WHAT THE TASK REQUIRES
In the listing below, find each line that holds "divider" and list it.
---------- DATA SECTION ----------
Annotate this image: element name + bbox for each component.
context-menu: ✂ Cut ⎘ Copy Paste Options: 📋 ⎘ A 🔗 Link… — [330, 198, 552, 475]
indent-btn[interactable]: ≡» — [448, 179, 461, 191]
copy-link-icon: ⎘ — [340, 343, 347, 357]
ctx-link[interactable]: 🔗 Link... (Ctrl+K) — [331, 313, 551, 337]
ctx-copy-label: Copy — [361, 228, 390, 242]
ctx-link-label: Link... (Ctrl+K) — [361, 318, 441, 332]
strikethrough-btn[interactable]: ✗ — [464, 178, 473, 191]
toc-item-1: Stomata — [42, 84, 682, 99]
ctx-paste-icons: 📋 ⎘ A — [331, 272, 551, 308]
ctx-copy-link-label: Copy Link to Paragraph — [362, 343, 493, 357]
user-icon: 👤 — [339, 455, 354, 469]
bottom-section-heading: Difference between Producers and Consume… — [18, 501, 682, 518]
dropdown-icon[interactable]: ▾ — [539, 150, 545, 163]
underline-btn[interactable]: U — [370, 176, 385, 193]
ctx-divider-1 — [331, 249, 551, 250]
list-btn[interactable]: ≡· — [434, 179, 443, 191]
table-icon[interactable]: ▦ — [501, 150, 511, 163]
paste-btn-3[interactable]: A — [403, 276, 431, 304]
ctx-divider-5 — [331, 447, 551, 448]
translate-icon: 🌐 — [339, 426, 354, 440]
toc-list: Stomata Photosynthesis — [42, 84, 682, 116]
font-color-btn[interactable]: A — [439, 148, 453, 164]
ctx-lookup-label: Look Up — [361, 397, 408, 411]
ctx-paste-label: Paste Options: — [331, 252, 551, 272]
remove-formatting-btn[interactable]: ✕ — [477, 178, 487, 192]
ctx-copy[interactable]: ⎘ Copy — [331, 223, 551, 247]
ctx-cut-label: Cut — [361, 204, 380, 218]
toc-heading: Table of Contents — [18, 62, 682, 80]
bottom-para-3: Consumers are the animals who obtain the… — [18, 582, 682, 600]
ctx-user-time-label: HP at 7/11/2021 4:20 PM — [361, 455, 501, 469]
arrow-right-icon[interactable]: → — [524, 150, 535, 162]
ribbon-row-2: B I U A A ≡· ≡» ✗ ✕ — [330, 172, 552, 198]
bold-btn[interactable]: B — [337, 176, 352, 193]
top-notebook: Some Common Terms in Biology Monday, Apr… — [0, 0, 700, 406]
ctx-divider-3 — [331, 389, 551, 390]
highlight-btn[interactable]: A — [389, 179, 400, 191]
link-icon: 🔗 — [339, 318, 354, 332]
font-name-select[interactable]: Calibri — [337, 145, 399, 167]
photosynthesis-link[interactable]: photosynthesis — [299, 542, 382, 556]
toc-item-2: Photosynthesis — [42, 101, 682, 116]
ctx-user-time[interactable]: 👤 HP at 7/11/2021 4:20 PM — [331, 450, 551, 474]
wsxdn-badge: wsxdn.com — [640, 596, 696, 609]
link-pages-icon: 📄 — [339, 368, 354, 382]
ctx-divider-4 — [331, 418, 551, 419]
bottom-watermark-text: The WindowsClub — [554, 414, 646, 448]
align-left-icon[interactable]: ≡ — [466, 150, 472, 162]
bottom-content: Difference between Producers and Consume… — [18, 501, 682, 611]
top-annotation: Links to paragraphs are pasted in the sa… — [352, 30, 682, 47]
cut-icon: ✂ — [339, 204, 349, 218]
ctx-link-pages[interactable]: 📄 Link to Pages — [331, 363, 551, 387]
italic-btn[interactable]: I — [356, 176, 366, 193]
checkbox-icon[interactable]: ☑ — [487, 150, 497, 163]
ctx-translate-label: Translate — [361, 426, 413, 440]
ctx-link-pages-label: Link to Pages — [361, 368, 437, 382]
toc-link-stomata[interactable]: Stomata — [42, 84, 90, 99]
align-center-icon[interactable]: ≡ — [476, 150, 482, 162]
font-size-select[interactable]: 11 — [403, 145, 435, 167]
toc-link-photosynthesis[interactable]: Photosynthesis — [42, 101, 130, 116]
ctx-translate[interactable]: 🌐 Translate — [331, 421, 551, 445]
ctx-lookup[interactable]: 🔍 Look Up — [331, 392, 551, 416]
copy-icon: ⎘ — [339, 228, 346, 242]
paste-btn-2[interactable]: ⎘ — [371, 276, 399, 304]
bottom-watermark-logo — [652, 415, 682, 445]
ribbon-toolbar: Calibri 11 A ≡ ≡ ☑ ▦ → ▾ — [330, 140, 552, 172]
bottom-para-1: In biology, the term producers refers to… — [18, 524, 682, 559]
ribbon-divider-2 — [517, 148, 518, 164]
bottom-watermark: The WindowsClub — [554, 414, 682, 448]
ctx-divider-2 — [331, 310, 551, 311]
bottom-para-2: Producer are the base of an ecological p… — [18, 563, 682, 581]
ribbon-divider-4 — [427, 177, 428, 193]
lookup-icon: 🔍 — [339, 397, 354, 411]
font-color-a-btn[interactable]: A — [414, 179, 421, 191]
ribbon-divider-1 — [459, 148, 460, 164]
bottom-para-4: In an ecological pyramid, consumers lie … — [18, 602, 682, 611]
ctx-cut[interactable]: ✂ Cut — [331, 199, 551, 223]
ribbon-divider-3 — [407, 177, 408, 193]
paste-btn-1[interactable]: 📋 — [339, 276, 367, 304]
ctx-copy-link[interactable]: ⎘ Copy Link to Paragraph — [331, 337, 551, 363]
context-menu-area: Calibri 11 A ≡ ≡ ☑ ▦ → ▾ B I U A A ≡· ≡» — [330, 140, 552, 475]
----------
---------- DATA SECTION ----------
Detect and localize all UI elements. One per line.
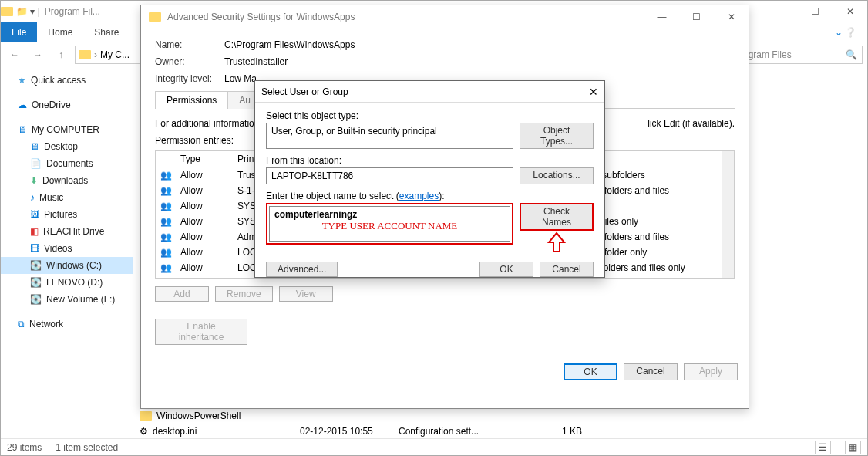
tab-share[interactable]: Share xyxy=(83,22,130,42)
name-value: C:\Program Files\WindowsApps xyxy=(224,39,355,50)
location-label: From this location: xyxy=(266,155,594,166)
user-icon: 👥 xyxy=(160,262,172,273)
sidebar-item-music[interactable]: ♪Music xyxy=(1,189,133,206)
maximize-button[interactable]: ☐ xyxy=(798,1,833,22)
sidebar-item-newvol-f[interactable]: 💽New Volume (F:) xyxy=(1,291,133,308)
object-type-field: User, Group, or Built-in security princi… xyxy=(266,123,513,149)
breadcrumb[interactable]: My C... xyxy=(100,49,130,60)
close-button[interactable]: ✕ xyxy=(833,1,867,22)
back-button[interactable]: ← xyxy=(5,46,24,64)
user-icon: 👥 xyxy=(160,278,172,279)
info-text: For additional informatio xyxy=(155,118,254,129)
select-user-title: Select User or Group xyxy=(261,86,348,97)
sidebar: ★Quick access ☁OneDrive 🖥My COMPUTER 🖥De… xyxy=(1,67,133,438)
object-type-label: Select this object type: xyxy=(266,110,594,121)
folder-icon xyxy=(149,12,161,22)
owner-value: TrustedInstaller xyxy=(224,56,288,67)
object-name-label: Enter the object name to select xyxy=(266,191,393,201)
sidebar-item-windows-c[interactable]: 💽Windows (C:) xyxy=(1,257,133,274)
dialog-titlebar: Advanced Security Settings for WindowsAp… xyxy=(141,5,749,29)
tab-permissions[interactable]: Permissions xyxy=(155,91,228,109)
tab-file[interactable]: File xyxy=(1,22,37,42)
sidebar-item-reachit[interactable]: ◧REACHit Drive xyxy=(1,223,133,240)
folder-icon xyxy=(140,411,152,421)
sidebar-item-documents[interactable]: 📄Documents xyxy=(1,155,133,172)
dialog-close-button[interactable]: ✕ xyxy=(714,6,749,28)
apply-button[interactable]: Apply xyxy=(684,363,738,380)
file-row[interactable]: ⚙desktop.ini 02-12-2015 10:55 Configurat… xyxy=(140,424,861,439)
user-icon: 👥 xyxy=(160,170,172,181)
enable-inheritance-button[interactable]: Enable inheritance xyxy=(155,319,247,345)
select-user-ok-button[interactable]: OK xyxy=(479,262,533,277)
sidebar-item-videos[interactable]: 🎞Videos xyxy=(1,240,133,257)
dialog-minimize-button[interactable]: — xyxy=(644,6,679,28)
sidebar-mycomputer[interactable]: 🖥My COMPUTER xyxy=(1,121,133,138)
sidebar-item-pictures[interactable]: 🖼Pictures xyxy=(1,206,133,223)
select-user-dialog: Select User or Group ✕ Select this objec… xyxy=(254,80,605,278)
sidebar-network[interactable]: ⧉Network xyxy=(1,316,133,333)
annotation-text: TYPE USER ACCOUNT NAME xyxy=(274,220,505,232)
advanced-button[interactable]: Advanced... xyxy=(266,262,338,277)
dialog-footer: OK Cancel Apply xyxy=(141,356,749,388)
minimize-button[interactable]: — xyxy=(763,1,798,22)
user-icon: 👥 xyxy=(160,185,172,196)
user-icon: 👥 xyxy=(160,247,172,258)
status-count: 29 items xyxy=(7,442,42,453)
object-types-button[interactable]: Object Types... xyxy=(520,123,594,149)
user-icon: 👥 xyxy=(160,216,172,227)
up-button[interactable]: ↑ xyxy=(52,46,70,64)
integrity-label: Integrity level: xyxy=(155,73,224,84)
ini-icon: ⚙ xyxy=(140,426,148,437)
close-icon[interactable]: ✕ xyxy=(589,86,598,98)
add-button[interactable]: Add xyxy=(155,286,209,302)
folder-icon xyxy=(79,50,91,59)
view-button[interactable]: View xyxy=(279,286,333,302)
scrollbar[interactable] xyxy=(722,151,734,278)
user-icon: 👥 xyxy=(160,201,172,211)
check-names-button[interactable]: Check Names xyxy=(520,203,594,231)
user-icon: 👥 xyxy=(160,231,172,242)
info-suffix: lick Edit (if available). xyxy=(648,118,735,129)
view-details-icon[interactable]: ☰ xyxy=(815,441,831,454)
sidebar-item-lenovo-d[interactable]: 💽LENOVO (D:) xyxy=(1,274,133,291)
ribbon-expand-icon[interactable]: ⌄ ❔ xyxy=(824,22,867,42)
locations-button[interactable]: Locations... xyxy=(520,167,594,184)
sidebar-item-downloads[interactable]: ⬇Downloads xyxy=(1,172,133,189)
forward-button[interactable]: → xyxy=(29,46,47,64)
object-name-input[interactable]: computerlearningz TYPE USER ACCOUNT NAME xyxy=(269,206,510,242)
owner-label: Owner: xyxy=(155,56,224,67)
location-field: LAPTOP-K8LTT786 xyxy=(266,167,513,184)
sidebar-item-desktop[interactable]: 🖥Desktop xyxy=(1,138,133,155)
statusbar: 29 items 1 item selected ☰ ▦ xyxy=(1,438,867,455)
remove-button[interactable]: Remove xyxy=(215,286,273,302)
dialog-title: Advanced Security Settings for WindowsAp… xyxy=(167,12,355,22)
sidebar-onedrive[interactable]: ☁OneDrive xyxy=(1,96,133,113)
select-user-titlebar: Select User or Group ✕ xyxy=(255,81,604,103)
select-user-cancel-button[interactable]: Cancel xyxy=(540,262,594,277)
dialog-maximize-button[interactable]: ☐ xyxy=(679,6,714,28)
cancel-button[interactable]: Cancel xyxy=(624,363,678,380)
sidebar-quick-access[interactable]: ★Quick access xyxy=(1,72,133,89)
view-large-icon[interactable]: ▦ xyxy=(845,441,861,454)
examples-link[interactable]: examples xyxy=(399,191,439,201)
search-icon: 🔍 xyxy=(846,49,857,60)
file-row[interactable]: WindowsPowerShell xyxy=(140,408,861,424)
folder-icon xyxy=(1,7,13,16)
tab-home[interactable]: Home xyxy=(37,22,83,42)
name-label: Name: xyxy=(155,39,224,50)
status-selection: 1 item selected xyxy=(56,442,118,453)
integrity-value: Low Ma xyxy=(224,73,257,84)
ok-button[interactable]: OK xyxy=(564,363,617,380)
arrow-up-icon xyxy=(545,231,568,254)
----------
TASK SOLUTION
ctx-divider-1 — [331, 249, 551, 250]
ctx-divider-5 — [331, 447, 551, 448]
ctx-divider-3 — [331, 389, 551, 390]
ctx-divider-4 — [331, 418, 551, 419]
ribbon-divider-2 — [517, 148, 518, 164]
ctx-divider-2 — [331, 310, 551, 311]
ribbon-divider-4 — [427, 177, 428, 193]
ribbon-divider-1 — [459, 148, 460, 164]
ribbon-divider-3 — [407, 177, 408, 193]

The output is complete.